#### TASK GOAL
Starting with the line with "probamos pero no" in the entries below and going on through the line with "れるように効果的に実行できるようにするス", output every line exactly and nothing more. No pictures.

--- START ---

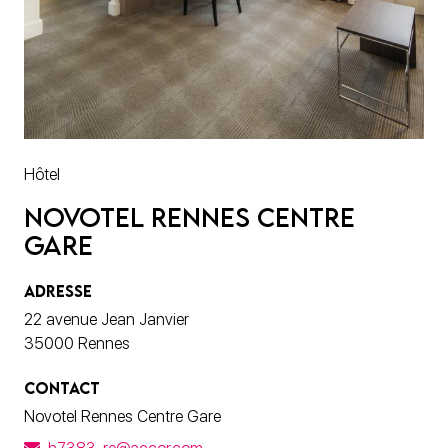
Hôtel
Novotel Rennes Centre
Gare
ADRESSE
22 avenue Jean Janvier
35000 Rennes
CONTACT
Novotel Rennes Centre Gare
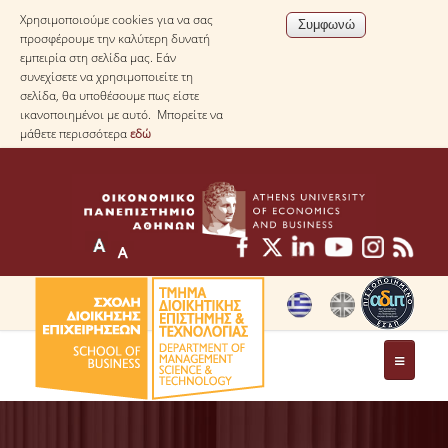
Χρησιμοποιούμε cookies για να σας
προσφέρουμε την καλύτερη δυνατή
εμπειρία στη σελίδα μας. Εάν
συνεχίσετε να χρησιμοποιείτε τη
σελίδα, θα υποθέσουμε πως είστε
ικανοποιημένοι με αυτό. Μπορείτε να
μάθετε περισσότερα
εδώ
ΤΟ ΤΜΗΜΑ
ΜΕ ΜΙΑ ΜΑΤΙΑ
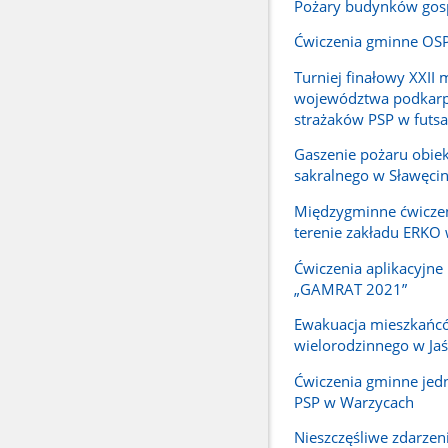
Pożary budynków gos
Ćwiczenia gminne OSP
Turniej finałowy XXII 
województwa podkarp
strażaków PSP w futsa
Gaszenie pożaru obie
sakralnego w Sławęcin
Międzygminne ćwicze
terenie zakładu ERKO 
Ćwiczenia aplikacyjne 
„GAMRAT 2021”
Ewakuacja mieszkańc
wielorodzinnego w Jaś
Ćwiczenia gminne jed
PSP w Warzycach
Nieszczęśliwe zdarzen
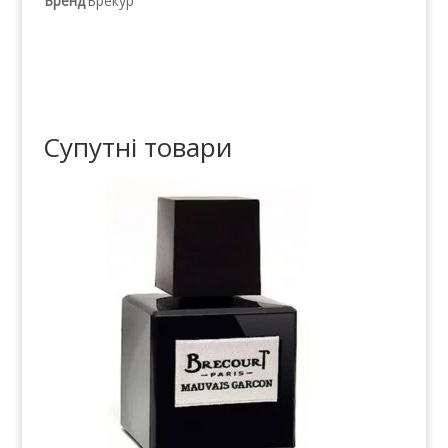
Бренд
Брекур
Супутні товари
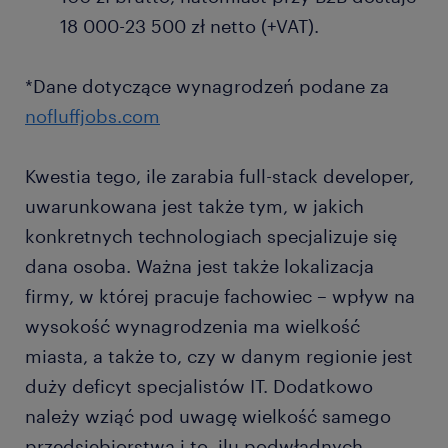
18 000-23 500 zł netto (+VAT).
*Dane dotyczące wynagrodzeń podane za
nofluffjobs.com
Kwestia tego, ile zarabia full-stack developer,
uwarunkowana jest także tym, w jakich
konkretnych technologiach specjalizuje się
dana osoba. Ważna jest także lokalizacja
firmy, w której pracuje fachowiec – wpływ na
wysokość wynagrodzenia ma wielkość
miasta, a także to, czy w danym regionie jest
duży deficyt specjalistów IT. Dodatkowo
należy wziąć pod uwagę wielkość samego
przedsiębiorstwa i to, ilu podwładnych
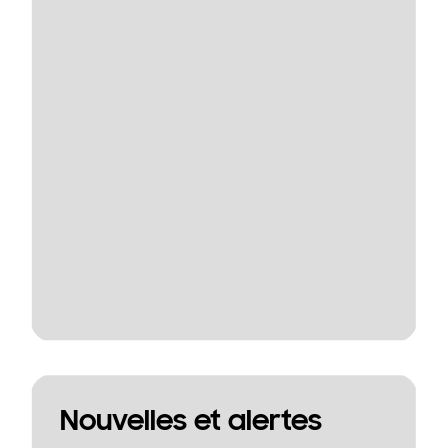
Nouvelles et alertes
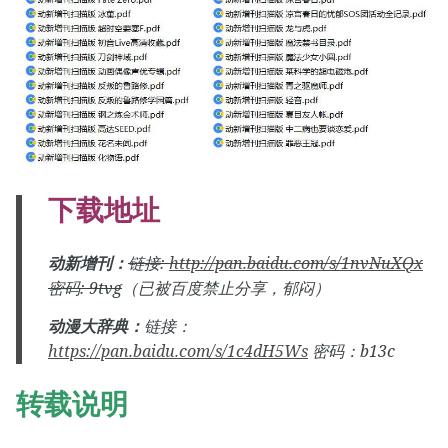
下载地址
动新增刊：
链接:
http://pan.baidu.com/s/1nvNuXQx
密码: 9tvg
（已被百度禁止分享，郁闷）
动漫大辞典：
链接：
https://pan.baidu.com/s/1c4dH5Ws
密码：b13c
转载说明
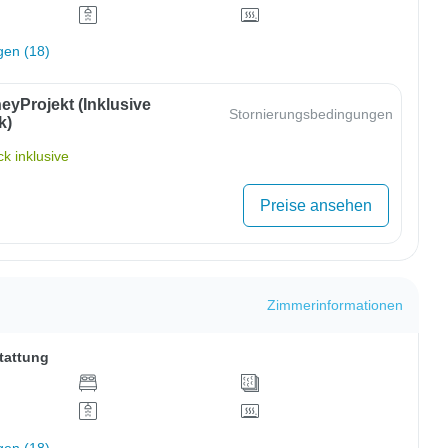
gen (18)
eyProjekt (inklusive
Stornierungsbedingungen
k)
k inklusive
Preise ansehen
Zimmerinformationen
tattung
gen (18)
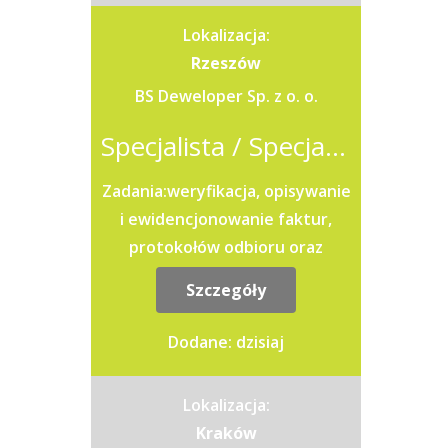
wzorców,...
Lokalizacja:
Rzeszów
BS Deweloper Sp. z o. o.
Specjalista / Specjalistka ds. rozliczeń i finansów
Zadania:weryfikacja, opisywanie
i ewidencjonowanie faktur,
protokołów odbioru oraz
przypisywanie kosztów do
Szczegóły
odpowiednich spółek i...
Dodane: dzisiaj
Lokalizacja:
Kraków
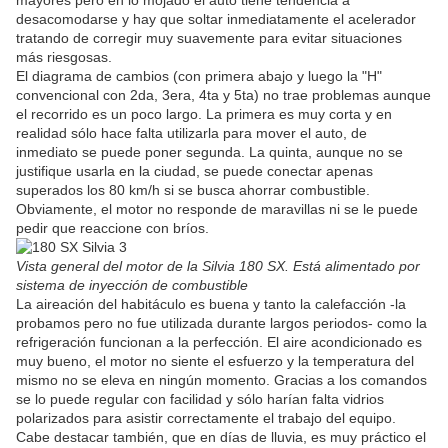
mayores pero en lo mojado el auto tiene tendencia a
desacomodarse y hay que soltar inmediatamente el acelerador
tratando de corregir muy suavemente para evitar situaciones
más riesgosas.
El diagrama de cambios (con primera abajo y luego la "H"
convencional con 2da, 3era, 4ta y 5ta) no trae problemas aunque
el recorrido es un poco largo. La primera es muy corta y en
realidad sólo hace falta utilizarla para mover el auto, de
inmediato se puede poner segunda. La quinta, aunque no se
justifique usarla en la ciudad, se puede conectar apenas
superados los 80 km/h si se busca ahorrar combustible.
Obviamente, el motor no responde de maravillas ni se le puede
pedir que reaccione con bríos.
Vista general del motor de la Silvia 180 SX. Está alimentado por
sistema de inyección de combustible
La aireación del habitáculo es buena y tanto la calefacción -la
probamos pero no fue utilizada durante largos periodos- como la
refrigeración funcionan a la perfección. El aire acondicionado es
muy bueno, el motor no siente el esfuerzo y la temperatura del
mismo no se eleva en ningún momento. Gracias a los comandos
se lo puede regular con facilidad y sólo harían falta vidrios
polarizados para asistir correctamente el trabajo del equipo.
Cabe destacar también, que en días de lluvia, es muy práctico el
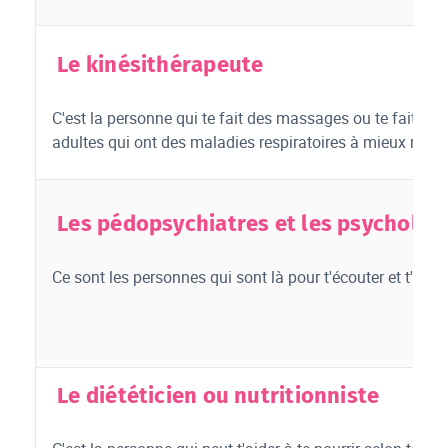
Le kinésithérapeute
C'est la personne qui te fait des massages ou te fait fai
adultes qui ont des maladies respiratoires à mieux respi
Les pédopsychiatres et les psycholo
Ce sont les personnes qui sont là pour t'écouter et t'aide
Le diététicien ou nutritionniste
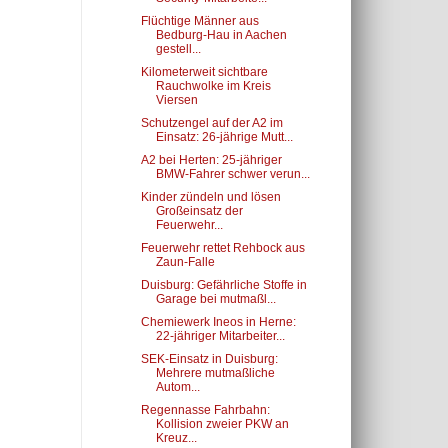
Flüchtige Männer aus
Bedburg-Hau in Aachen
gestell...
Kilometerweit sichtbare
Rauchwolke im Kreis
Viersen
Schutzengel auf der A2 im
Einsatz: 26-jährige Mutt...
A2 bei Herten: 25-jähriger
BMW-Fahrer schwer verun...
Kinder zündeln und lösen
Großeinsatz der
Feuerwehr...
Feuerwehr rettet Rehbock aus
Zaun-Falle
Duisburg: Gefährliche Stoffe in
Garage bei mutmaßl...
Chemiewerk Ineos in Herne:
22-jähriger Mitarbeiter...
SEK-Einsatz in Duisburg:
Mehrere mutmaßliche
Autom...
Regennasse Fahrbahn:
Kollision zweier PKW an
Kreuz...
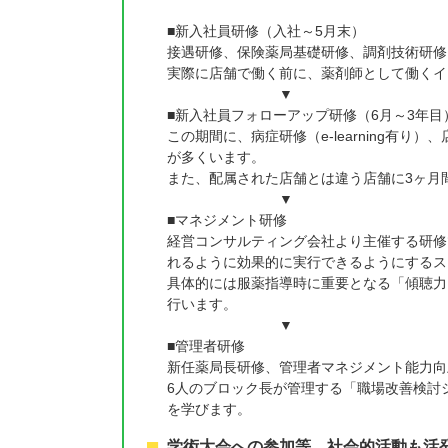
■新入社員研修（入社～5月末）
接遇研修、保険薬局基礎研修、調剤技術研修
実際に店舗で働く前に、薬剤師として働くイ
▼
■新入社員フォローアップ研修（6月～3年目
この期間に、病症研修（e-learning有
が多くいます。
また、配属された店舗とは違う店舗に3ヶ月
▼
■マネジメント研修
経営コンサルティング会社より主催する研修
れるように効果的に実行できるようにするス
具体的には服薬指導時に重要となる「傾聴力
行います。
▼
■管理者研修
新任薬局長研修、管理者マネジメント能力向
6人のブロック長が管理する「職場改善検討
を学びます。
学術大会への参加等、社会的活動も活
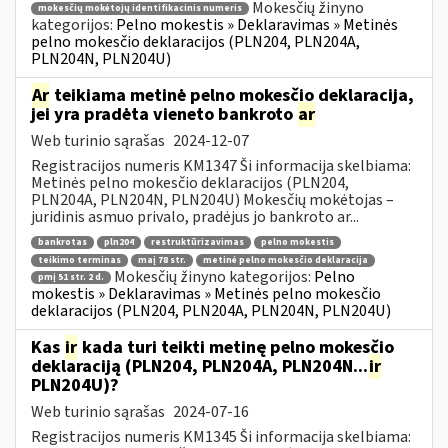
Mokesčių žinyno
mokesčių mokėtojų identifikacinis numeris
kategorijos:
Pelno mokestis » Deklaravimas » Metinės
pelno mokesčio deklaracijos (PLN204, PLN204A,
PLN204N, PLN204U)
Ar
teikiama metinė pelno mokesčio deklaracija,
jei yra pradėta vieneto bankroto
ar
Web turinio sąrašas
2024-12-07
Registracijos numeris KM1347 Ši informacija skelbiama:
Metinės pelno mokesčio deklaracijos (PLN204,
PLN204A, PLN204N, PLN204U) Mokesčių mokėtojas –
juridinis asmuo privalo, pradėjus jo bankroto ar...
bankrotas
pln204
restruktūrizavimas
pelno mokestis
teikimo terminas
maį 78 str.
metinė pelno mokesčio deklaracija
Mokesčių žinyno kategorijos:
Pelno
pmį 51 str. 2 d.
mokestis » Deklaravimas » Metinės pelno mokesčio
deklaracijos (PLN204, PLN204A, PLN204N, PLN204U)
Kas
ir
kada turi teikti metinę pelno mokesčio
deklaraciją (PLN204, PLN204A, PLN204N...
ir
PLN204U)?
Web turinio sąrašas
2024-07-16
Registracijos numeris KM1345 Ši informacija skelbiama:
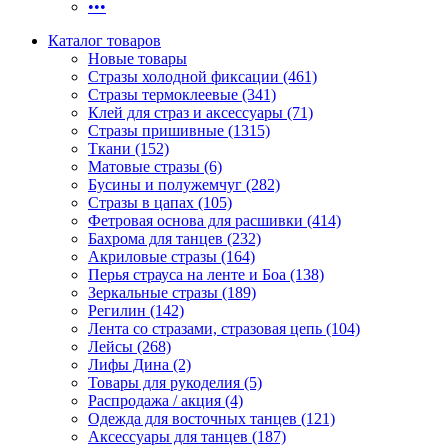
•••
Каталог товаров
Новые товары
Стразы холодной фиксации (461)
Стразы термоклеевые (341)
Клей для страз и аксессуары (71)
Стразы пришивные (1315)
Ткани (152)
Матовые стразы (6)
Бусины и полужемчуг (282)
Стразы в цапах (105)
Фетровая основа для расшивки (414)
Бахрома для танцев (232)
Акриловые стразы (164)
Перья страуса на ленте и Боа (138)
Зеркальные стразы (189)
Регилин (142)
Лента со стразами, стразовая цепь (104)
Лейсы (268)
Лифы Дина (2)
Товары для рукоделия (5)
Распродажа / акция (4)
Одежда для восточных танцев (121)
Аксессуары для танцев (187)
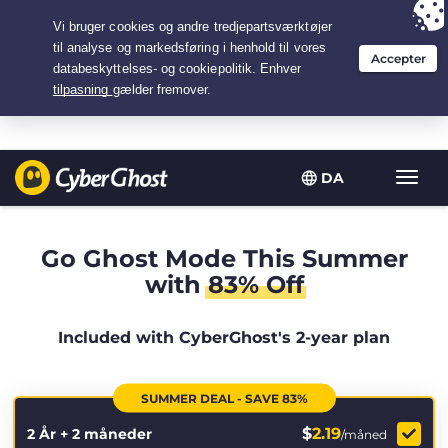
Your choice:
The Best Deal
for 2.1666666666667-years at $
2.19
/month
DA
Slå
navig
til/fra
Go Ghost Mode This Summer
with
83% Off
Included with CyberGhost's 2-year plan
SUMMER DEAL - SAVE 83%
$
2.19
2 År + 2 måneder
/måned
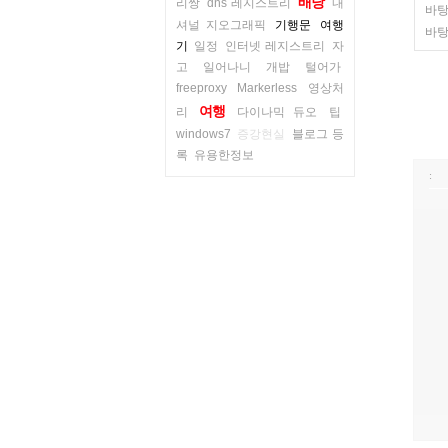
배낭
리쌍
dns 레지스트리
내
바탕
셔널 지오그래픽
기행문
여행
바탕
기
일정
인터넷 레지스트리
자
고 일어나니 개밥 털어가
freeproxy
Markerless
영상처
여행
리
다이나믹 듀오
팁
windows7
증강현실
블로그 등
록
유용한정보
:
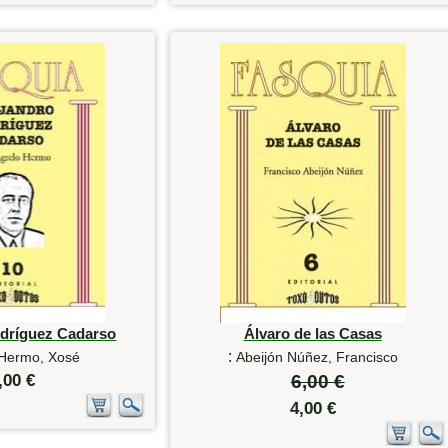
odríguez Cadarso
Álvaro de las Casas
:
 Hermo, Xosé
Abeijón Núñez, Francisco
,00 €
6,00 €
4,00 €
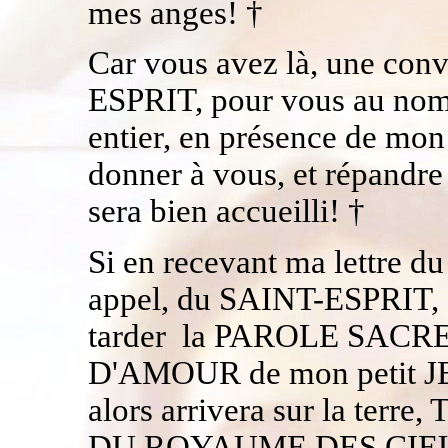
mes anges! †
Car vous avez là, une con
ESPRIT, pour vous au nom
entier, en présence de mon
donner à vous, et répandre 
sera bien accueilli! †
Si en recevant ma lettre d
appel, du SAINT-ESPRIT, e
tarder la PAROLE SACR
D'AMOUR de mon petit JE
alors arrivera sur la t
DU ROYAUME DES CIEUX,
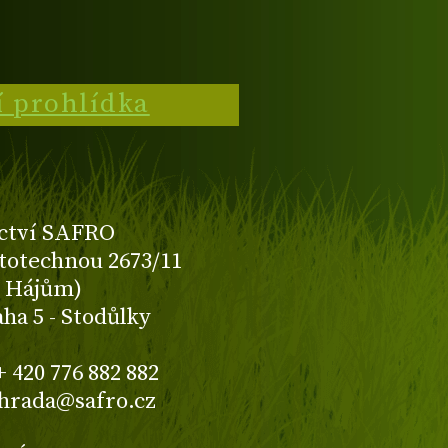
í prohlídka
ctví SAFRO
totechnou 2673/11
K Hájům)
aha 5 - Stodůlky
+ 420 776 882 882
ahrada@safro.cz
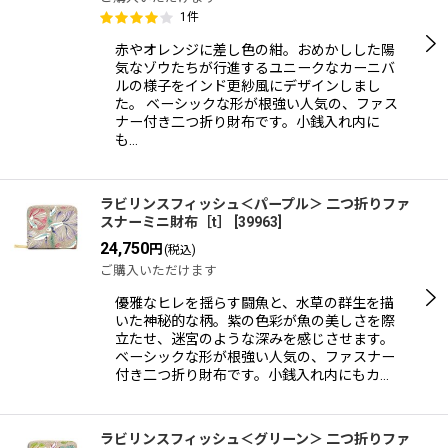
1
件
赤やオレンジに差し色の紺。おめかしした陽
気なゾウたちが行進するユニークなカーニバ
ルの様子をインド更紗風にデザインしまし
た。 ベーシックな形が根強い人気の、ファス
ナー付き二つ折り財布です。小銭入れ内に
も…
ラビリンスフィッシュ＜パープル＞ 二つ折りファ
スナーミニ財布［t］
[
39963
]
24,750
円
(税込)
ご購入いただけます
優雅なヒレを揺らす闘魚と、水草の群生を描
いた神秘的な柄。紫の色彩が魚の美しさを際
立たせ、迷宮のような深みを感じさせます。
ベーシックな形が根強い人気の、ファスナー
付き二つ折り財布です。小銭入れ内にもカ…
ラビリンスフィッシュ＜グリーン＞ 二つ折りファ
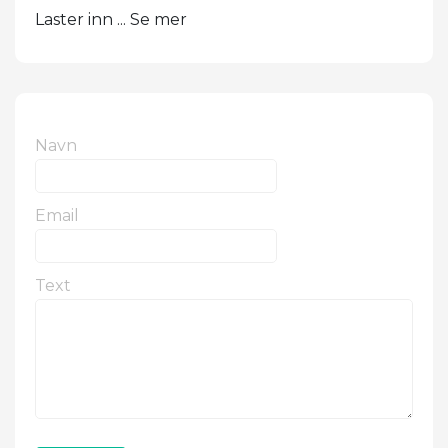
Laster inn ... Se mer
Navn
Email
Text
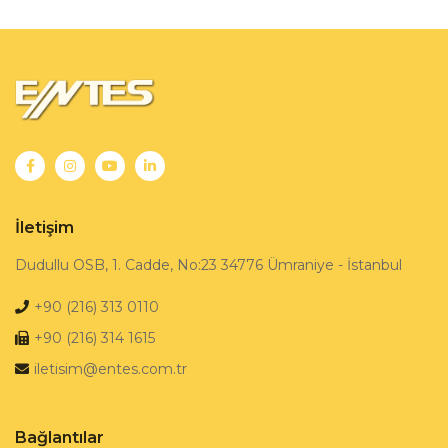
İletişim
Dudullu OSB, 1. Cadde, No:23 34776 Ümraniye - İstanbul
+90 (216) 313 0110
+90 (216) 314 1615
iletisim@entes.com.tr
Bağlantılar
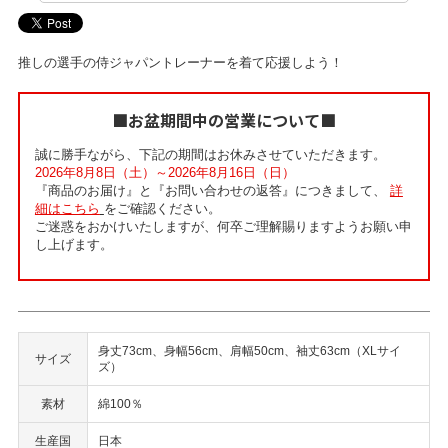
推しの選手の侍ジャパントレーナーを着て応援しよう！
■お盆期間中の営業について■
誠に勝手ながら、下記の期間はお休みさせていただきます。
2026年8月8日（土）～2026年8月16日（日）
『商品のお届け』と『お問い合わせの返答』につきまして、
詳
細はこちら
をご確認ください。
ご迷惑をおかけいたしますが、何卒ご理解賜りますようお願い申
し上げます。
身丈73cm、身幅56cm、肩幅50cm、袖丈63cm（XLサイ
サイズ
ズ）
素材
綿100％
生産国
日本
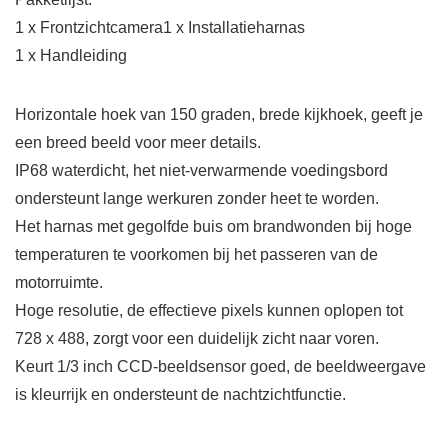
1 x Frontzichtcamera1 x Installatieharnas
1 x Handleiding
Horizontale hoek van 150 graden, brede kijkhoek, geeft je
een breed beeld voor meer details.
IP68 waterdicht, het niet-verwarmende voedingsbord
ondersteunt lange werkuren zonder heet te worden.
Het harnas met gegolfde buis om brandwonden bij hoge
temperaturen te voorkomen bij het passeren van de
motorruimte.
Hoge resolutie, de effectieve pixels kunnen oplopen tot
728 x 488, zorgt voor een duidelijk zicht naar voren.
Keurt 1/3 inch CCD-beeldsensor goed, de beeldweergave
is kleurrijk en ondersteunt de nachtzichtfunctie.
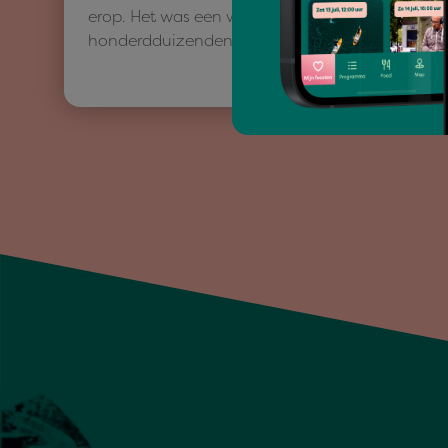
erop. Het was een week waarin
honderdduizenden bezoekers…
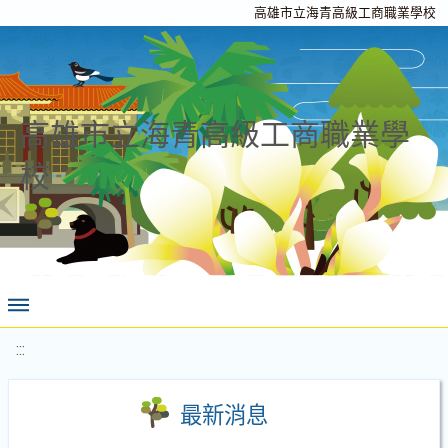
高雄市立海青高級工商職業學校
高雄市立海青高級工商職業學
校
:::
最新消息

--- END ---

#### PROBLEM SOLUTION
probamos pero no fue utilizada durante largos periodos- como la
refrigeración funcionan a la perfección. El aire acondicionado es
muy bueno, el motor no siente el esfuerzo y la temperatura del
mismo no se eleva en ningún momento. Gracias a los comandos
se lo puede regular con facilidad y sólo harían falta vidrios
polarizados para asistir correctamente el trabajo del equipo.
Cabe destacar también, que en días de lluvia, es muy práctico el
Le kinésithérapeute
C'est la personne qui te fait des massages ou te fait fai
adultes qui ont des maladies respiratoires à mieux respi
Les pédopsychiatres et les psycholo
Ce sont les personnes qui sont là pour t'écouter et t'aide
Le diététicien ou nutritionniste
Flüchtige Männer aus
Bedburg-Hau in Aachen
gestell...
Kilometerweit sichtbare
Rauchwolke im Kreis
Viersen
Schutzengel auf der A2 im
Einsatz: 26-jährige Mutt...
A2 bei Herten: 25-jähriger
BMW-Fahrer schwer verun...
Kinder zündeln und lösen
Großeinsatz der
Feuerwehr...
Feuerwehr rettet Rehbock aus
Zaun-Falle
Duisburg: Gefährliche Stoffe in
Garage bei mutmaßl...
Chemiewerk Ineos in Herne:
22-jähriger Mitarbeiter...
SEK-Einsatz in Duisburg:
Mehrere mutmaßliche
Autom...
Regennasse Fahrbahn:
Kollision zweier PKW an
Kreuz...
■新入社員研修（入社～5月末）
接遇研修、保険薬局基礎研修、調剤技術研修
実際に店舗で働く前に、薬剤師として働くイ
▼
■新入社員フォローアップ研修（6月～3年目
この期間に、病症研修（e-learning有
が多くいます。
また、配属された店舗とは違う店舗に3ヶ月
▼
■マネジメント研修
経営コンサルティング会社より主催する研修
れるように効果的に実行できるようにするス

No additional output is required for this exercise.